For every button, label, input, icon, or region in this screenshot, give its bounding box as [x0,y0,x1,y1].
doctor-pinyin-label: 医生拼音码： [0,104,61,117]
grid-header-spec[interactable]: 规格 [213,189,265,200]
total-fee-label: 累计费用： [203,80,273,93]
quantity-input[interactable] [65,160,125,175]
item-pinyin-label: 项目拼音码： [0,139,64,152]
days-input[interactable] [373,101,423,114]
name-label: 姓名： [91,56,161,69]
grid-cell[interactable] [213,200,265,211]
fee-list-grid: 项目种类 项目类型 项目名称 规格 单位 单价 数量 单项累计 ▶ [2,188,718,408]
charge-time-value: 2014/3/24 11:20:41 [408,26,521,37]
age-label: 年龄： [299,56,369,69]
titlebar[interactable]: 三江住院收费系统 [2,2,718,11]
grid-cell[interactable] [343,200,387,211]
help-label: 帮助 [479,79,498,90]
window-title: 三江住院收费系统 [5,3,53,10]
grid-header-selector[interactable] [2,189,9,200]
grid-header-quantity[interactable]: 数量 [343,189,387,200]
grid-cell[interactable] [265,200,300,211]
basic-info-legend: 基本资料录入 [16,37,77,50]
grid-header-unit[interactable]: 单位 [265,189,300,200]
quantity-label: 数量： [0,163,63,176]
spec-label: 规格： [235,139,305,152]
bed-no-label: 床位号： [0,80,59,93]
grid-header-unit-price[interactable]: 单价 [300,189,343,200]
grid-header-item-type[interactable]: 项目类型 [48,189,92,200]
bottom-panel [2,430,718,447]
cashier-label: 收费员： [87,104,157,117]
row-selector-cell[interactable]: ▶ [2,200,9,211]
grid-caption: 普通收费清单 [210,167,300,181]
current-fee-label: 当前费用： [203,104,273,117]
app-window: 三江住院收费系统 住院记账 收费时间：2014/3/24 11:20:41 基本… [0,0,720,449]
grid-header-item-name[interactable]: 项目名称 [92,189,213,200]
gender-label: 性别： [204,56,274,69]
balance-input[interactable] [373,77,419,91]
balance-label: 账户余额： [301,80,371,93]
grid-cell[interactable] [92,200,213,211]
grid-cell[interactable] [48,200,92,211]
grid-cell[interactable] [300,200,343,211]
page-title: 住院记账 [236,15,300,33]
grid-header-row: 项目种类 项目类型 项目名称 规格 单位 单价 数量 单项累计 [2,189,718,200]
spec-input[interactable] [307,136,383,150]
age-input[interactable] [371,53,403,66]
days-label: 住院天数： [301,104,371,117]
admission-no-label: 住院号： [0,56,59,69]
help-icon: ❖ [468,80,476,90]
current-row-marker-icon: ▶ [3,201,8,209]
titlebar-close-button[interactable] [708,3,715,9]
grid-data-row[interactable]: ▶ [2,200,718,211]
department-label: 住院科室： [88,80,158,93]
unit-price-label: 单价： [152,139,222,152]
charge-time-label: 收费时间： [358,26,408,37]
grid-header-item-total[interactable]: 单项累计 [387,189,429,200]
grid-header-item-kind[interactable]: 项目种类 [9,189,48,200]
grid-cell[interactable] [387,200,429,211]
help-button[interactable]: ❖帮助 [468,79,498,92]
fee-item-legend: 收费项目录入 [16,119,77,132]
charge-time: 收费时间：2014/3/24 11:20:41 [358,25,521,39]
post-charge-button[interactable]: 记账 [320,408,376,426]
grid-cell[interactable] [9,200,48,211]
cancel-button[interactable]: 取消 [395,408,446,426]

......

■ **What is needed**
Wherever the string "单项累计" appears in the entries above, list that line.

■ **Result of this task**
fee-list-grid: 项目种类 项目类型 项目名称 规格 单位 单价 数量 单项累计 ▶ [2,188,718,408]
grid-header-row: 项目种类 项目类型 项目名称 规格 单位 单价 数量 单项累计 [2,189,718,200]
grid-header-item-total[interactable]: 单项累计 [387,189,429,200]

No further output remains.